What is the GOAL of marriage?
Three Misguided Marriage Goals
#1 – Social Status
#2 – Security
#3 – Sexual Attraction/Sensuality
…submitting to one another out of reverence for Christ. Wives, submit to your own husbands, as to the Lord. For the Husband is the head of the wife even as Christ is the head of the church, his body, and is himself it’s Savior. Now as the church submits to Christ, so also wives should submit in everything to their husbands. Husbands
Husbands, love your wives, as Christ loved the church and gave himself up for her, that he might sanctify her, having cleansed her by the washing of weather with the word, so that he might present the church to himself in splendor, without spot or wrinkle or any such thing, that she might be holy and without blemish.
The goal of marriage is SANCTIFICATION
A Biblical Marriage Helps Us…
- KNOW the Father more intimately
- REFLECT the Son more accurately
And we know that for those who love God all things work together for good, for those who are called according to his purpose. For those whom he foreknew he also predestined to be conformed to the image of his Son…
3. TRUST the Spirit more courageously
And they went through the region of Phygia and Galatia, having been forbidden by the Holy Spirit to speak the word in Asia. And when they had come up to Mysia, they attempted to go into Bithynia, but the Spirit of Jesus did not allow them. So, passing by Mysia, they went down to Troas. And a vision appeared to Paul in the night: a man of Macedonia was standing there, urging him and saying, “Come over to Macedonia and help us.” And when Paul had seen the vision, immediately we sought to go on into Macedonia, concluding thatGod had called us to preach the gospel to them.
Within this Christian vision for marriage, here’s what it means to fall in love. It is to look at another person and get a glimpse of the person God is creating, and to say, “I see who God is making you, and it excites me! I want to be part of that, I want to partner with you and God in the journey you are taking to his throne, and when we get there, I will look at your magnificence and say, ‘I always knew you could be like this. I got glimpses of it on earth, but now look at you!’”
Each spouse should see the great thing that Jesus is doing in the life of their mate through the Word, the gospel. Each spouse then should give him – or herself to be a vehicle for that work and envision the day that you will stand together before God, seeing each other presented in spotless beauty and glory.
When looking for a marriage partner, each must be able to look inside the other and see what God is doing and be excited about being part of the process of liberating the emerging “new you.”
In this view of marriage, each person says to the other, “I see all your flaws, imperfections, weaknesses, dependencies.
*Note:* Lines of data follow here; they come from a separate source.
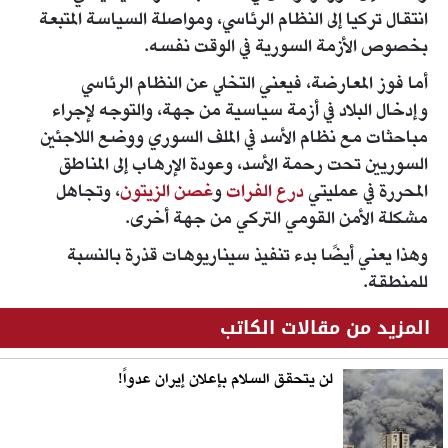
انتقال تركيا إلى النظام الرئاسي، ومواصلة السياسة المتبعة
بخصوص الأزمة السورية في الوقت نفسه.
أما فوز المعارضة، فيعني التخلي عن النظام الرئاسي
وإدخال البلاد في أزمة سياسية من جهة، والتوجه لإجراء
مباحثات مع نظام الأسد في الملف السوري ووضع اللاجئين
السوريين تحت رحمة الأسد، وعودة الإرهاب إلى المناطق
المحررة في عمليتي
درع الفرات
و
غصن الزيتون
، وتجاهل
مشكلة الأمن القومي التركي من جهة أخرى.
وهذا يعني أيضًا بدء تنفيذ سيناريوهات قذرة بالنسبة
للمنطقة.
المزيد من مقالات الكاتب
لن يتحقق السلام بإعلان إيران عدواً!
But underneath them all I see growing the person God wants you to be.”
If you don’t see your mate’s deep flaws and weaknesses and dependencies, you’re not even in the game. But if you don’t get excited about the person your spouse has already grown into and will become, you aren’t tapping into the power of marriage as spiritual friendship. The goal is to see something absolutely ravishing that God is making of the beloved. You see even now flashes of glory. You want to help your spouse become the person God wants him or her to be.
When two Christians who fully understand this stand before the minister all decked out in their wedding finery, they realize they’re not just playing dress-up. What they’re saying is that someday they are going to be standing not before the minister but before the Lord. And they will turn to see each other without spot and blemish. And they hope to hear God say, “Well done, good and faithful servants. Over the years you have lifted one another up to me. You sacrificed for one another. You held one another up with prayer and with thanksgiving. You confronted each other. You rebuked each other. You hugged and you loved each other and continually pushed each other toward me. And now look at you. You’re radiant.”